** PROBLEM TO WORK ON **
Word for word, repeat the data that follows. Do not include the pictures.

** MATERIAL FOR THE TASK **

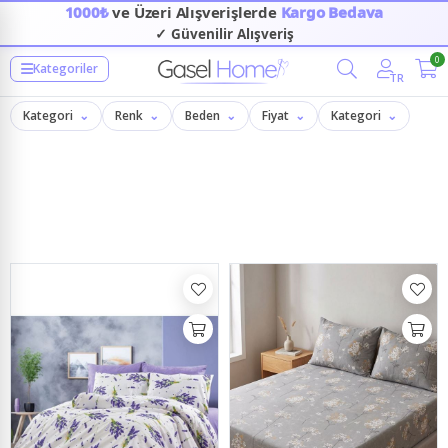
1000₺
ve Üzeri Alışverişlerde
Kargo Bedava
✓ 14 Gün Ücretsiz İade
✓ Kapıda Nakit/Kart İle Ödeme
0
Filtrele
Kategoriler
TR
Kategori
Renk
Beden
Fiyat
Kategori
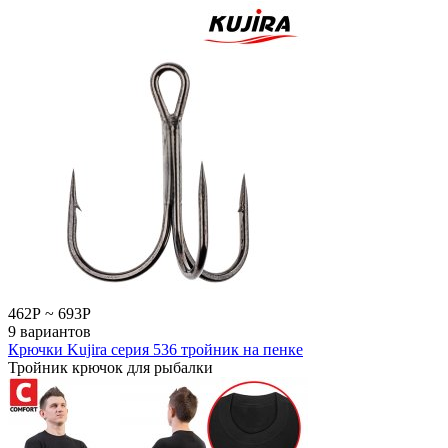
462
Р
~
693
Р
9 вариантов
Крючки Kujira серия 536 тройник на пенке
Тройник крючок для рыбалки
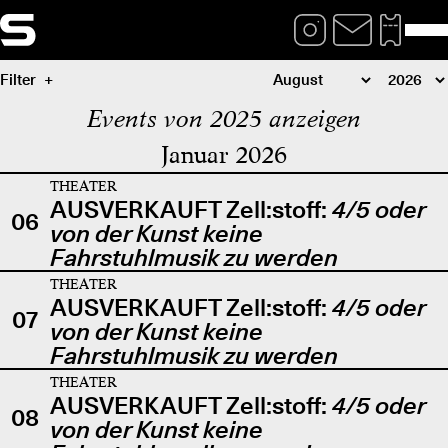
Filter
Events von 2025 anzeigen
Januar 2026
THEATER
AUSVERKAUFT Zell:stoff:
4/5 oder
06
von der Kunst keine
Fahrstuhlmusik zu werden
THEATER
AUSVERKAUFT Zell:stoff:
4/5 oder
07
von der Kunst keine
Fahrstuhlmusik zu werden
THEATER
AUSVERKAUFT Zell:stoff:
4/5 oder
08
von der Kunst keine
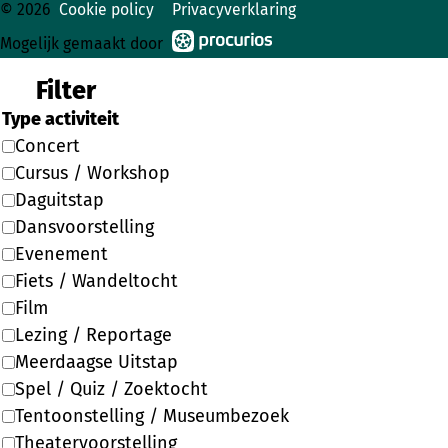
© 2026
Cookie policy
Privacyverklaring
Mogelijk gemaakt door
Filter
Type activiteit
Concert
Cursus / Workshop
Daguitstap
Dansvoorstelling
Evenement
Fiets / Wandeltocht
Film
Lezing / Reportage
Meerdaagse Uitstap
Spel / Quiz / Zoektocht
Tentoonstelling / Museumbezoek
Theatervoorstelling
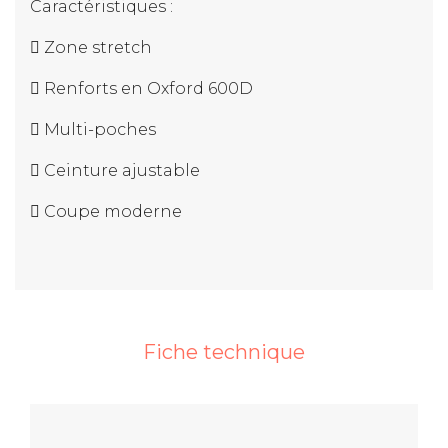
Caractéristiques :
 Zone stretch
 Renforts en Oxford 600D
 Multi-poches
 Ceinture ajustable
 Coupe moderne
Fiche technique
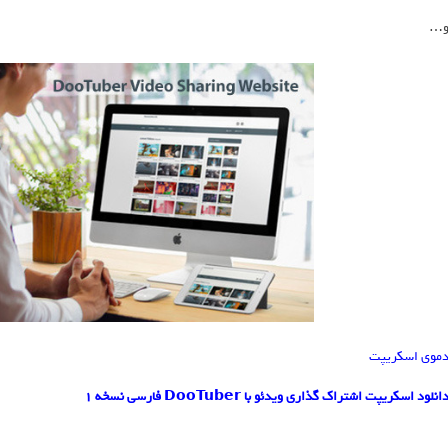
…
موی اسکریپت
انلود اسکریپت اشتراک گذاری ویدئو با DooTuber فارسی نسخه 1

** RESULT **
1000₺
ve Üzeri Alışverişlerde
Kargo Bedava
✓ 14 Gün Ücretsiz İade
✓ Kapıda Nakit/Kart İle Ödeme
0
Filtrele
Kategoriler
TR
Kategori
Renk
Beden
Fiyat
Kategori
462
Р
~
693
Р
9 вариантов
Крючки Kujira серия 536 тройник на пенке
Тройник крючок для рыбалки
Filter
Events von 2025 anzeigen
Januar 2026
THEATER
AUSVERKAUFT Zell:stoff:
4/5 oder
06
von der Kunst keine
Fahrstuhlmusik zu werden
THEATER
AUSVERKAUFT Zell:stoff:
4/5 oder
07
von der Kunst keine
Fahrstuhlmusik zu werden
THEATER
AUSVERKAUFT Zell:stoff:
4/5 oder
08
von der Kunst keine
© 2026
Cookie policy
Privacyverklaring
Mogelijk gemaakt door
Filter
Type activiteit
Concert
Cursus / Workshop
Daguitstap
Dansvoorstelling
Evenement
Fiets / Wandeltocht
Film
Lezing / Reportage
Meerdaagse Uitstap
Spel / Quiz / Zoektocht
Tentoonstelling / Museumbezoek
Theatervoorstelling
Caractéristiques :
 Zone stretch
 Renforts en Oxford 600D
 Multi-poches
 Ceinture ajustable
 Coupe moderne
Fiche technique
…
موی اسکریپت
انلود اسکریپت اشتراک گذاری ویدئو با DooTuber فارسی نسخه 1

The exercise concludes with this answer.